Exercise prompt ::
The expected result is the full set of records, copied precisely, with images dropped.

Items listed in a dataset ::

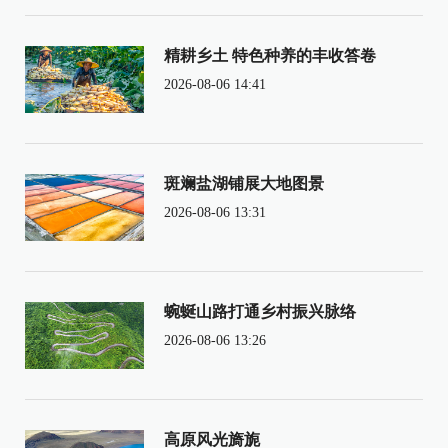
精耕乡土 特色种养的丰收答卷
2026-08-06 14:41
斑斓盐湖铺展大地图景
2026-08-06 13:31
蜿蜒山路打通乡村振兴脉络
2026-08-06 13:26
高原风光旖旎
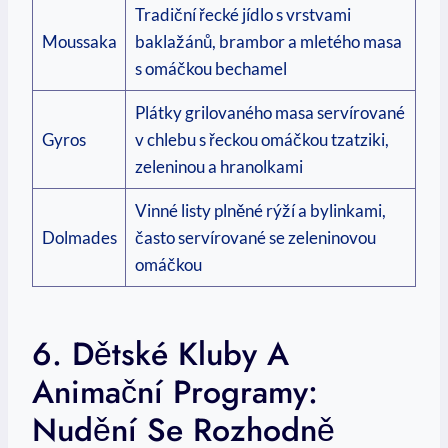
Tradiční řecké‌ jídlo s vrstvami
Moussaka
baklažánů, brambor a mletého masa
s omáčkou bechamel
Plátky grilovaného masa servírované⁢
Gyros
v⁢ chlebu s ⁢řeckou omáčkou tzatziki,
zeleninou ​a hranolkami
Vinné listy plněné rýží a bylinkami,‍
Dolmades
často‍ servírované se zeleninovou​
omáčkou
6. Dětské‌ Kluby ​a
Animační Programy:
Nudění Se Rozhodně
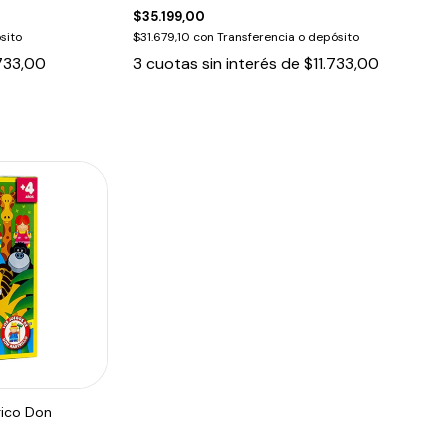
$35.199,00
sito
$31.679,10
con
Transferencia o depósito
733,00
3
cuotas sin interés de
$11.733,00
ico Don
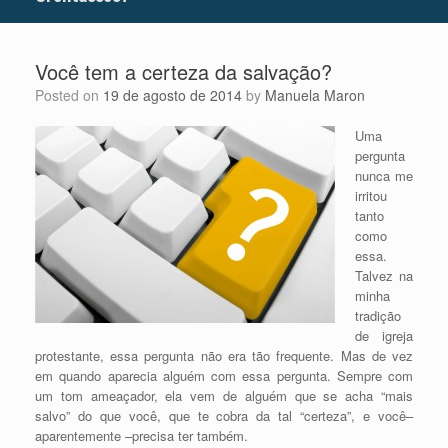
Você tem a certeza da salvação?
Posted on
19 de agosto de 2014
by
Manuela Maron
Uma
pergunta
nunca me
irritou
tanto
como
essa.
Talvez na
minha
tradição
de igreja
protestante, essa pergunta não era tão frequente. Mas de vez
em quando aparecia alguém com essa pergunta. Sempre com
um tom ameaçador, ela vem de alguém que se acha “mais
salvo” do que você, que te cobra da tal “certeza”, e você–
aparentemente –precisa ter também.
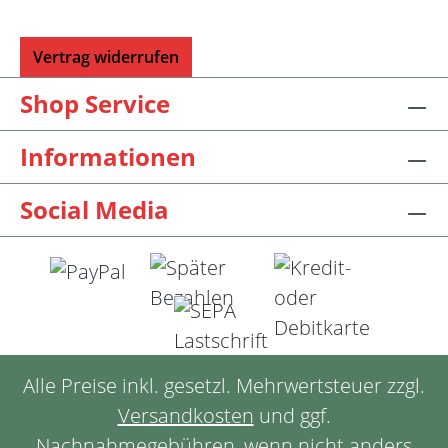
Vertrag widerrufen
Shop Service
Informationen
Social Media
Alle Preise inkl. gesetzl. Mehrwertsteuer zzgl.
Versandkosten
und ggf.
Nachnahmegebühren, wenn nicht anders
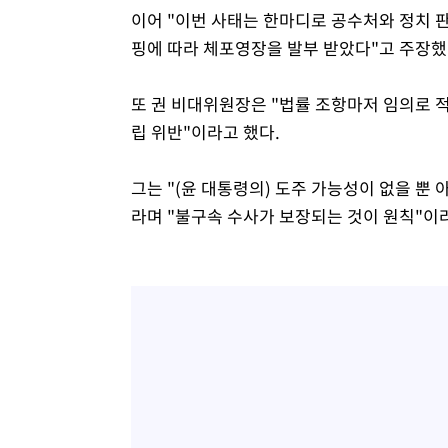
이어 "이번 사태는 한마디로 공수처와 정치 
핑에 따라 체포영장을 발부 받았다"고 주장했
또 권 비대위원장은 "법률 조항마저 임의로 
립 위반"이라고 했다.
그는 "(윤 대통령의) 도주 가능성이 없을 뿐
라며 "불구속 수사가 보장되는 것이 원칙"이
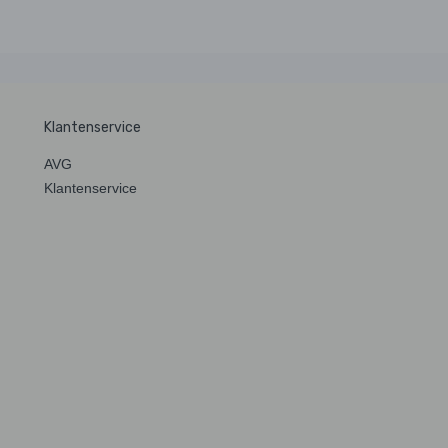
Klantenservice
AVG
Klantenservice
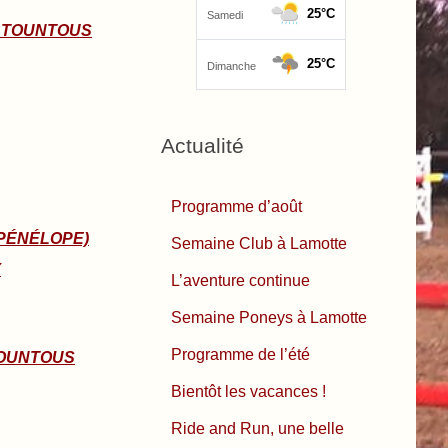
 TOUNTOUS
Actualité
Programme d’août
PÉNÉLOPE)
Semaine Club à Lamotte
Y
L’aventure continue
Semaine Poneys à Lamotte
Programme de l’été
TOUNTOUS
Bientôt les vacances !
Ride and Run, une belle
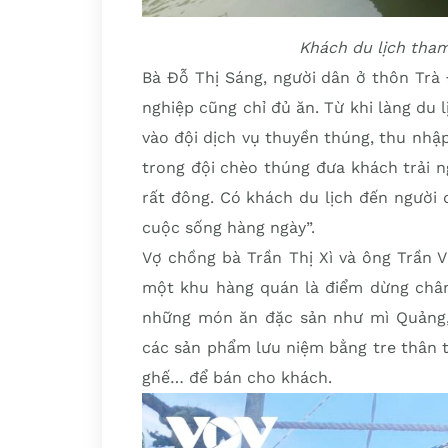
Khách du lịch tha
Bà Đỗ Thị Sáng, người dân ở thôn Trà
nghiệp cũng chỉ đủ ăn. Từ khi làng du 
vào đội dịch vụ thuyền thúng, thu nhậ
trong đội chèo thúng đưa khách trải n
rất đông. Có khách du lịch đến người d
cuộc sống hàng ngày”.
Vợ chồng bà Trần Thị Xì và ông Trần 
một khu hàng quán là điểm dừng chân
những món ăn đặc sản như mì Quảng,
các sản phẩm lưu niệm bằng tre thân t
ghế… để bán cho khách.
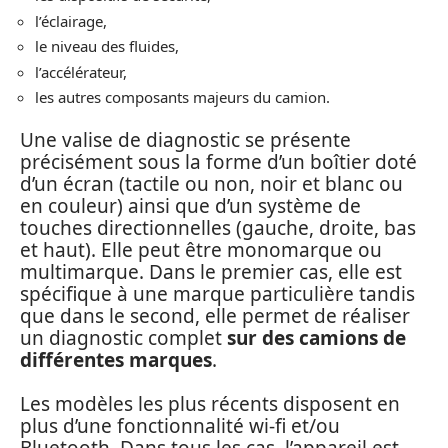
l’éclairage,
le niveau des fluides,
l’accélérateur,
les autres composants majeurs du camion.
Une valise de diagnostic se présente
précisément sous la forme d’un boîtier doté
d’un écran (tactile ou non, noir et blanc ou
en couleur) ainsi que d’un système de
touches directionnelles (gauche, droite, bas
et haut). Elle peut être monomarque ou
multimarque. Dans le premier cas, elle est
spécifique à une marque particulière tandis
que dans le second, elle permet de réaliser
un diagnostic complet
sur des camions de
différentes marques
.
Les modèles les plus récents disposent en
plus d’une fonctionnalité wi-fi et/ou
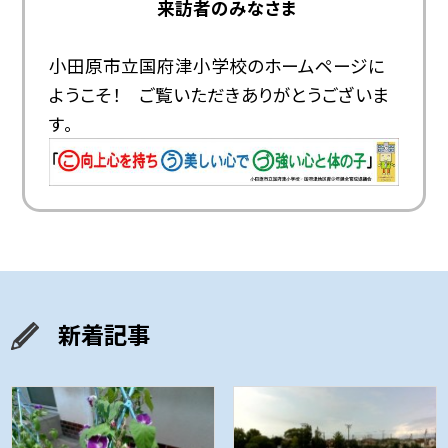
来訪者のみなさま
小田原市立国府津小学校のホームページに
ようこそ！ ご覧いただきありがとうございま
す。
新着記事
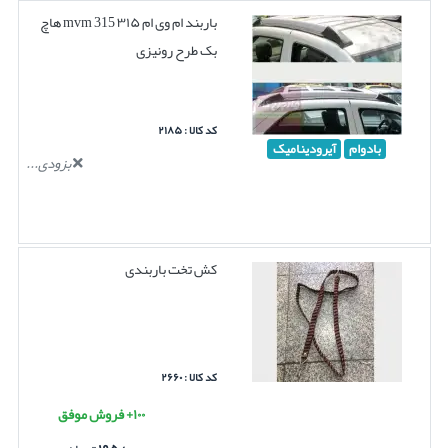
باربند ام وی ام ۳۱۵ mvm 315 هاچ
بک طرح رونیزی
کد کالا : ۲۱۸۵
بادوام
آیرودینامیک
بزودی...
کش تخت باربندی
کد کالا : ۲۶۶۰
۱۰۰+ فروش موفق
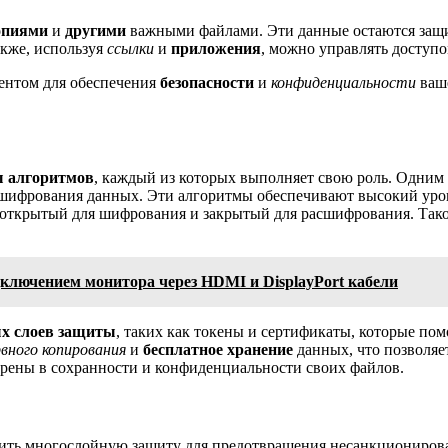
опиями
и
другими
важными файлами. Эти данные остаются защ
акже, используя
ссылки
и
приложения
, можно управлять доступо
ентом для обеспечения
безопасности
и
конфиденциальности
ваше
ы алгоритмов
, каждый из которых выполняет свою роль. Одним
сшифрования данных. Эти алгоритмы обеспечивают высокий уров
: открытый для шифрования и закрытый для расшифрования. Тако
ключением монитора через HDMI и DisplayPort кабели
х слоев защиты
, таких как токены и сертификаты, которые п
рвного копирования
и
бесплатное хранение
данных, что позволяе
верены в сохранности и конфиденциальности своих файлов.
ть многослойную защиту для предотвращения несанкционирован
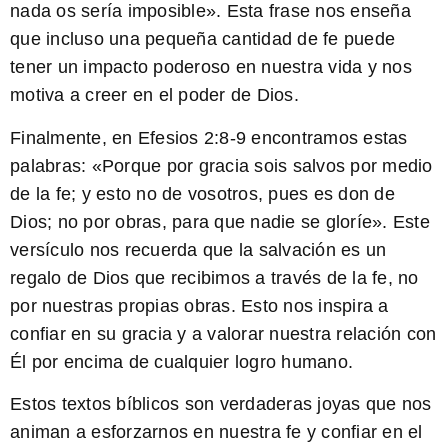
nada os sería imposible». Esta frase nos enseña
que incluso una pequeña cantidad de fe puede
tener un impacto poderoso en nuestra vida y nos
motiva a creer en el poder de Dios.
Finalmente, en Efesios 2:8-9 encontramos estas
palabras: «Porque por gracia sois salvos por medio
de la fe; y esto no de vosotros, pues es don de
Dios; no por obras, para que nadie se gloríe». Este
versículo nos recuerda que la salvación es un
regalo de Dios que recibimos a través de la fe, no
por nuestras propias obras. Esto nos inspira a
confiar en su gracia y a valorar nuestra relación con
Él por encima de cualquier logro humano.
Estos textos bíblicos son verdaderas joyas que nos
animan a esforzarnos en nuestra fe y confiar en el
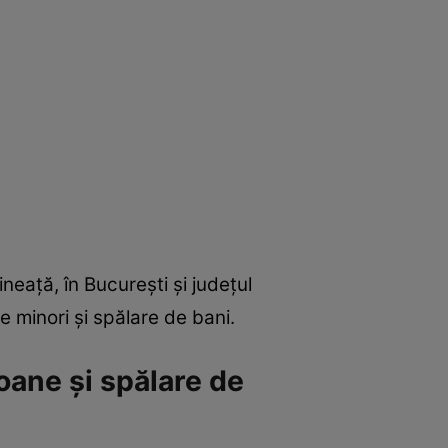
ineață, în București și județul
de minori și spălare de bani.
soane și spălare de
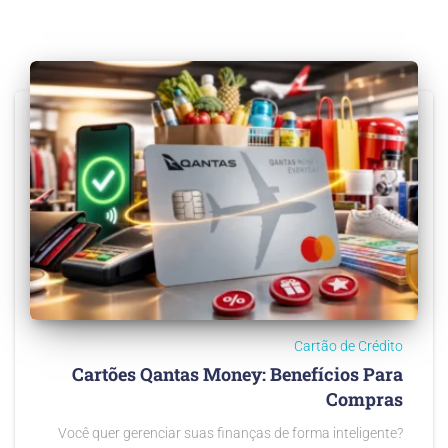
Cartão de Crédito
Cartões Qantas Money: Benefícios Para
Compras
Você quer gerenciar suas finanças de forma inteligente?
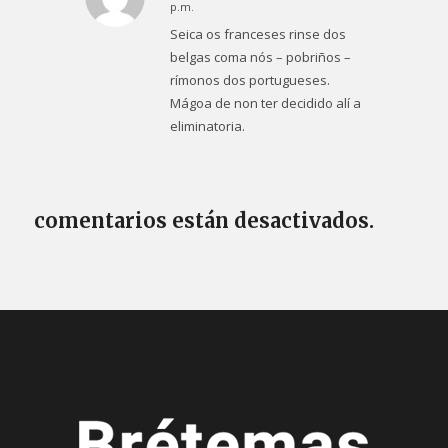
Dice:
p.m.
Seica os franceses rinse dos
belgas coma nós – pobriños –
rímonos dos portugueses.
Mágoa de non ter decidido alí a
eliminatoria.
comentarios están desactivados.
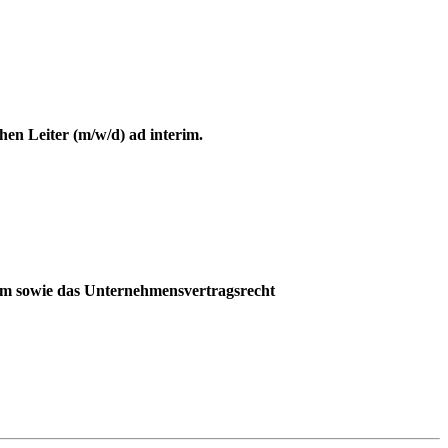
en Leiter (m/w/d) ad interim.
em sowie das Unternehmensvertragsrecht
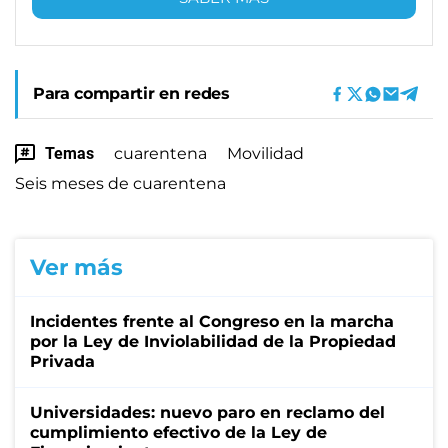
Para compartir en redes
Temas
cuarentena
Movilidad
Seis meses de cuarentena
Ver más
Incidentes frente al Congreso en la marcha
por la Ley de Inviolabilidad de la Propiedad
Privada
Universidades: nuevo paro en reclamo del
cumplimiento efectivo de la Ley de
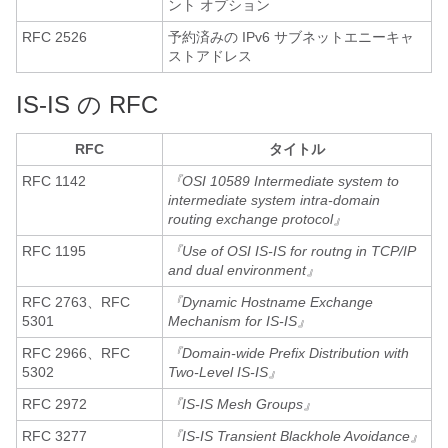
ント オプション
RFC 2526
予約済みの IPv6 サブネットエニーキャ
ストアドレス
IS-IS の RFC
RFC
タイトル
RFC 1142
『OSI 10589 Intermediate system to
intermediate system intra-domain
routing exchange protocol』
RFC 1195
『Use of OSI IS-IS for routng in TCP/IP
and dual environment』
RFC 2763、RFC
『Dynamic Hostname Exchange
5301
Mechanism for IS-IS』
RFC 2966、RFC
『Domain-wide Prefix Distribution with
5302
Two-Level IS-IS』
RFC 2972
『IS-IS Mesh Groups』
RFC 3277
『IS-IS Transient Blackhole Avoidance』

Answer to the exercise ::
精耕乡土 特色种养的丰收答卷
2026-08-06 14:41
斑斓盐湖铺展大地图景
2026-08-06 13:31
蜿蜒山路打通乡村振兴脉络
2026-08-06 13:26
高原风光旖旎
Tradiční řecké‌ jídlo s vrstvami
Moussaka
baklažánů, brambor a mletého masa
s omáčkou bechamel
Plátky grilovaného masa servírované⁢
Gyros
v⁢ chlebu s ⁢řeckou omáčkou tzatziki,
zeleninou ​a hranolkami
Vinné listy plněné rýží a bylinkami,‍
Dolmades
často‍ servírované se zeleninovou​
omáčkou
6. Dětské‌ Kluby ​a
Animační Programy:
Nudění Se Rozhodně
$35.199,00
sito
$31.679,10
con
Transferencia o depósito
733,00
3
cuotas sin interés de
$11.733,00
ico Don
Você tem a certeza da salvação?
Posted on
19 de agosto de 2014
by
Manuela Maron
Uma
pergunta
nunca me
irritou
tanto
como
essa.
Talvez na
minha
tradição
de igreja
protestante, essa pergunta não era tão frequente. Mas de vez
em quando aparecia alguém com essa pergunta. Sempre com
um tom ameaçador, ela vem de alguém que se acha “mais
salvo” do que você, que te cobra da tal “certeza”, e você–
aparentemente –precisa ter também.
Vertrag widerrufen
Shop Service
Informationen
Social Media
Alle Preise inkl. gesetzl. Mehrwertsteuer zzgl.
Versandkosten
und ggf.
Nachnahmegebühren, wenn nicht anders
이어 "이번 사태는 한마디로 공수처와 정치 
핑에 따라 체포영장을 발부 받았다"고 주장했
또 권 비대위원장은 "법률 조항마저 임의로 
립 위반"이라고 했다.
그는 "(윤 대통령의) 도주 가능성이 없을 뿐
라며 "불구속 수사가 보장되는 것이 원칙"이
Klantenservice
AVG
Klantenservice
 TOUNTOUS
Actualité
Programme d’août
PÉNÉLOPE)
Semaine Club à Lamotte
Y
L’aventure continue
Semaine Poneys à Lamotte
Programme de l’été
TOUNTOUS
Bientôt les vacances !
Ride and Run, une belle
Khách du lịch tha
Bà Đỗ Thị Sáng, người dân ở thôn Trà
nghiệp cũng chỉ đủ ăn. Từ khi làng du 
vào đội dịch vụ thuyền thúng, thu nhậ
trong đội chèo thúng đưa khách trải n
rất đông. Có khách du lịch đến người d
cuộc sống hàng ngày”.
Vợ chồng bà Trần Thị Xì và ông Trần 
một khu hàng quán là điểm dừng chân
những món ăn đặc sản như mì Quảng,
các sản phẩm lưu niệm bằng tre thân t
ghế… để bán cho khách.
l’éclairage,
le niveau des fluides,
l’accélérateur,
les autres composants majeurs du camion.
Une valise de diagnostic se présente
précisément sous la forme d’un boîtier doté
d’un écran (tactile ou non, noir et blanc ou
en couleur) ainsi que d’un système de
touches directionnelles (gauche, droite, bas
et haut). Elle peut être monomarque ou
multimarque. Dans le premier cas, elle est
spécifique à une marque particulière tandis
que dans le second, elle permet de réaliser
un diagnostic complet
sur des camions de
différentes marques
.
Les modèles les plus récents disposent en
plus d’une fonctionnalité wi-fi et/ou
来訪者のみなさま
小田原市立国府津小学校のホームページに
ようこそ！ ご覧いただきありがとうございま
す。
新着記事
باربند ام وی ام ۳۱۵ mvm 315 هاچ
بک طرح رونیزی
کد کالا : ۲۱۸۵
بادوام
آیرودینامیک
بزودی...
کش تخت باربندی
کد کالا : ۲۶۶۰
۱۰۰+ فروش موفق
опиями
и
другими
важными файлами. Эти данные остаются защ
акже, используя
ссылки
и
приложения
, можно управлять доступо
ентом для обеспечения
безопасности
и
конфиденциальности
ваше
ы алгоритмов
, каждый из которых выполняет свою роль. Одним
сшифрования данных. Эти алгоритмы обеспечивают высокий уров
: открытый для шифрования и закрытый для расшифрования. Тако
ключением монитора через HDMI и DisplayPort кабели
х слоев защиты
, таких как токены и сертификаты, которые п
рвного копирования
и
бесплатное хранение
данных, что позволяе
верены в сохранности и конфиденциальности своих файлов.
ть многослойную защиту для предотвращения несанкционирован
nada os sería imposible». Esta frase nos enseña
que incluso una pequeña cantidad de fe puede
tener un impacto poderoso en nuestra vida y nos
motiva a creer en el poder de Dios.
Finalmente, en Efesios 2:8-9 encontramos estas
palabras: «Porque por gracia sois salvos por medio
de la fe; y esto no de vosotros, pues es don de
Dios; no por obras, para que nadie se gloríe». Este
versículo nos recuerda que la salvación es un
regalo de Dios que recibimos a través de la fe, no
por nuestras propias obras. Esto nos inspira a
confiar en su gracia y a valorar nuestra relación con
Él por encima de cualquier logro humano.
Estos textos bíblicos son verdaderas joyas que nos
animan a esforzarnos en nuestra fe y confiar en el
ineață, în București și județul
de minori și spălare de bani.
soane și spălare de
Cartão de Crédito
Cartões Qantas Money: Benefícios Para
Compras
Você quer gerenciar suas finanças de forma inteligente?
Dice:
p.m.
Seica os franceses rinse dos
belgas coma nós – pobriños –
rímonos dos portugueses.
Mágoa de non ter decidido alí a
eliminatoria.
comentarios están desactivados.
en Leiter (m/w/d) ad interim.
em sowie das Unternehmensvertragsrecht
Para compartir en redes
Temas
cuarentena
Movilidad
Seis meses de cuarentena
Ver más
Incidentes frente al Congreso en la marcha
por la Ley de Inviolabilidad de la Propiedad
Privada
Universidades: nuevo paro en reclamo del
cumplimiento efectivo de la Ley de
ント オプション
RFC 2526
予約済みの IPv6 サブネットエニーキャ
ストアドレス
IS-IS の RFC
RFC
タイトル
RFC 1142
『OSI 10589 Intermediate system to
intermediate system intra-domain
routing exchange protocol』
RFC 1195
『Use of OSI IS-IS for routng in TCP/IP
and dual environment』
RFC 2763、RFC
『Dynamic Hostname Exchange
5301
Mechanism for IS-IS』
RFC 2966、RFC
『Domain-wide Prefix Distribution with
5302
Two-Level IS-IS』
RFC 2972
『IS-IS Mesh Groups』
RFC 3277
『IS-IS Transient Blackhole Avoidance』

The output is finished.